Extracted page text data
----

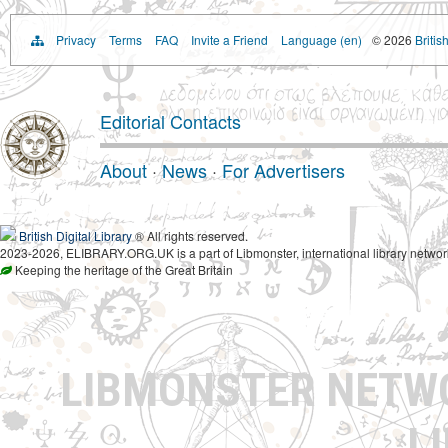
Privacy
Terms
FAQ
Invite a Friend
Language (en)
© 2026
Britis
Editorial Contacts
About
·
News
·
For Advertisers
British Digital Library
® All rights reserved.
2023-2026, ELIBRARY.ORG.UK is a part of Libmonster, international library networ
Keeping the heritage of the Great Britain
LIBMONSTER NET
L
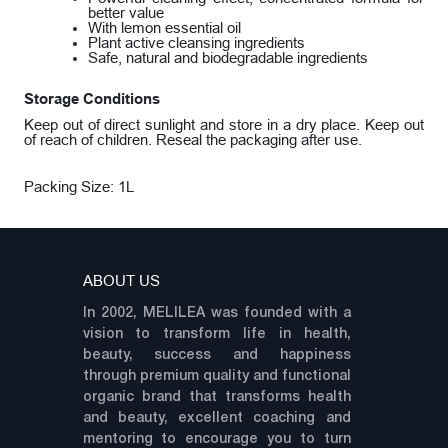
better value
With lemon essential oil
Plant active cleansing ingredients
Safe, natural and biodegradable ingredients
Storage Conditions
Keep out of direct sunlight and store in a dry place. Keep out
of reach of children. Reseal the packaging after use.
Packing Size: 1L
ABOUT US
In 2002, MELILEA was founded with a
vision to transform life in health,
beauty, success and happiness
through premium quality and functional
organic brand that transforms health
and beauty, excellent coaching and
mentoring to encourage you to turn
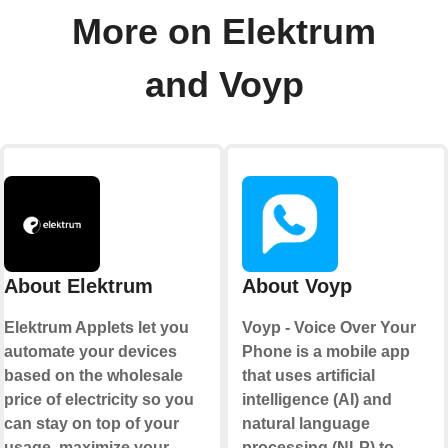
More on Elektrum
and Voyp
About Elektrum
About Voyp
Elektrum Applets let you
Voyp - Voice Over Your
automate your devices
Phone is a mobile app
based on the wholesale
that uses artificial
price of electricity so you
intelligence (AI) and
can stay on top of your
natural language
usage, maximize your
processing (NLP) to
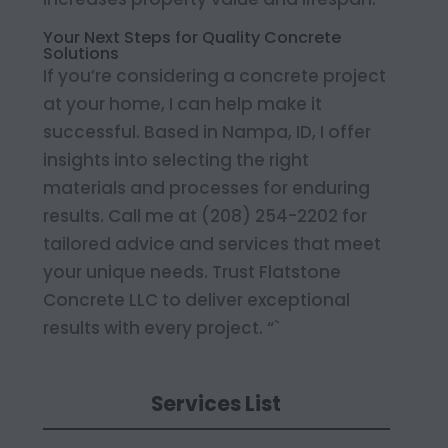
Your Next Steps for Quality Concrete
Solutions
If you’re considering a concrete project
at your home, I can help make it
successful. Based in Nampa, ID, I offer
insights into selecting the right
materials and processes for enduring
results. Call me at (208) 254-2202 for
tailored advice and services that meet
your unique needs. Trust Flatstone
Concrete LLC to deliver exceptional
results with every project. “`
Services List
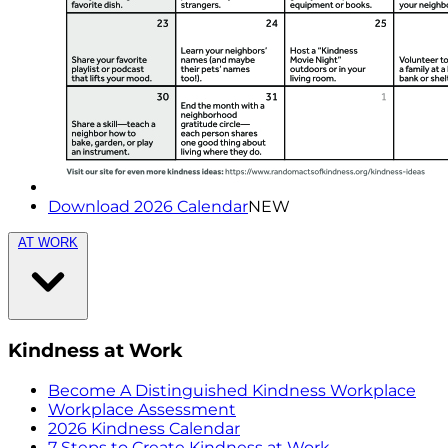
Download 2026 Calendar
NEW
AT WORK
Kindness at Work
Become A Distinguished Kindness Workplace
Workplace Assessment
2026 Kindness Calendar
7 Steps to Create Kindness at Work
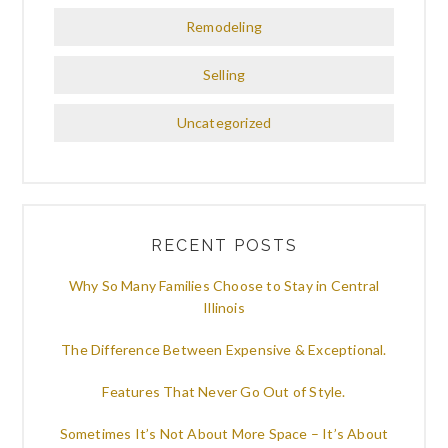
Remodeling
Selling
Uncategorized
RECENT POSTS
Why So Many Families Choose to Stay in Central
Illinois
The Difference Between Expensive & Exceptional.
Features That Never Go Out of Style.
Sometimes It’s Not About More Space – It’s About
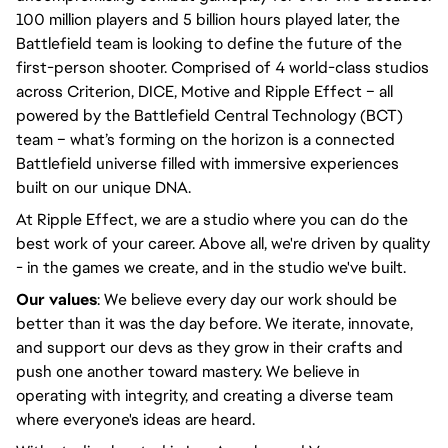
100 million players and 5 billion hours played later, the
Battlefield team is looking to define the future of the
first-person shooter. Comprised of 4 world-class studios
across Criterion, DICE, Motive and Ripple Effect – all
powered by the Battlefield Central Technology (BCT)
team – what’s forming on the horizon is a connected
Battlefield universe filled with immersive experiences
built on our unique DNA.
At Ripple Effect, we are a studio where you can do the
best work of your career. Above all, we're driven by quality
- in the games we create, and in the studio we've built.
Our values
: We believe every day our work should be
better than it was the day before. We iterate, innovate,
and support our devs as they grow in their crafts and
push one another toward mastery. We believe in
operating with integrity, and creating a diverse team
where everyone's ideas are heard.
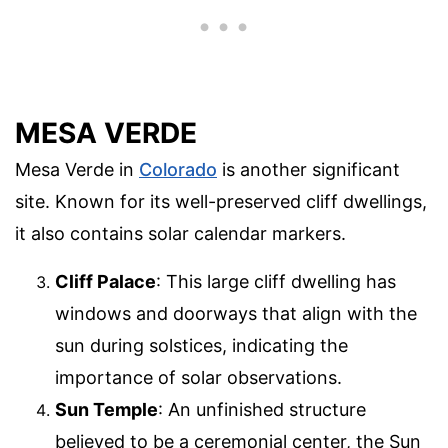
MESA VERDE
Mesa Verde in
Colorado
is another significant
site. Known for its well-preserved cliff dwellings,
it also contains solar calendar markers.
Cliff Palace
: This large cliff dwelling has
windows and doorways that align with the
sun during solstices, indicating the
importance of solar observations.
Sun Temple
: An unfinished structure
believed to be a ceremonial center, the Sun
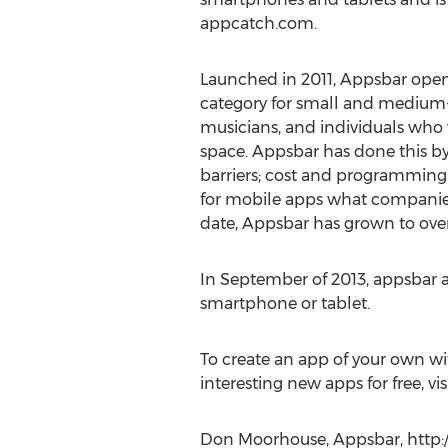
appcatch.com.
Launched in 2011, Appsbar ope
category for small and medium-s
musicians, and individuals who 
space. Appsbar has done this b
barriers; cost and programming 
for mobile apps what companies 
date, Appsbar has grown to ove
In September of 2013, appsbar ad
smartphone or tablet.
To create an app of your own w
interesting new apps for free, v
Don Moorhouse, Appsbar, http:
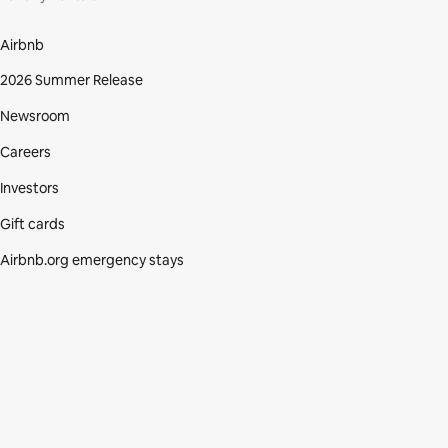
Airbnb
2026 Summer Release
Newsroom
Careers
Investors
Gift cards
Airbnb.org emergency stays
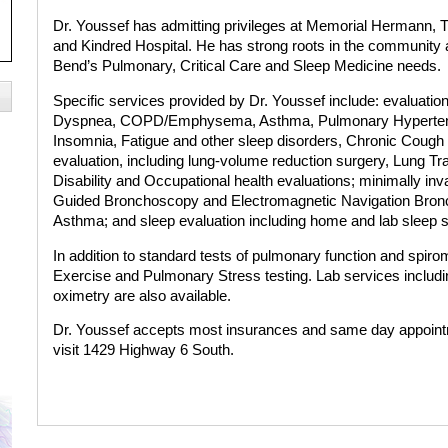
Dr. Youssef has admitting privileges at Memorial Hermann, T
and Kindred Hospital. He has strong roots in the community a
Bend’s Pulmonary, Critical Care and Sleep Medicine needs.
Specific services provided by Dr. Youssef include: evaluatio
Dyspnea, COPD/Emphysema, Asthma, Pulmonary Hypertensi
Insomnia, Fatigue and other sleep disorders, Chronic Cough a
evaluation, including lung-volume reduction surgery, Lung Tr
Disability and Occupational health evaluations; minimally in
Guided Bronchoscopy and Electromagnetic Navigation Bronc
Asthma; and sleep evaluation including home and lab sleep s
In addition to standard tests of pulmonary function and spir
Exercise and Pulmonary Stress testing. Lab services includin
oximetry are also available.
Dr. Youssef accepts most insurances and same day appointm
visit 1429 Highway 6 South.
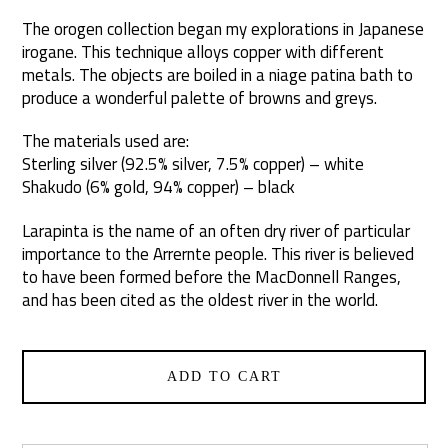
The orogen collection began my explorations in Japanese
irogane. This technique alloys copper with different
metals. The objects are boiled in a niage patina bath to
produce a wonderful palette of browns and greys.
The materials used are:
Sterling silver (92.5% silver, 7.5% copper) – white
Shakudo (6% gold, 94% copper) – black
Larapinta is the name of an often dry river of particular
importance to the Arrernte people. This river is believed
to have been formed before the MacDonnell Ranges,
and has been cited as the oldest river in the world.
ADD TO CART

----

Your answer should be all lines from the data that contain "built".

**Result of the exercise**
built on our unique DNA.
- in the games we create, and in the studio we've built.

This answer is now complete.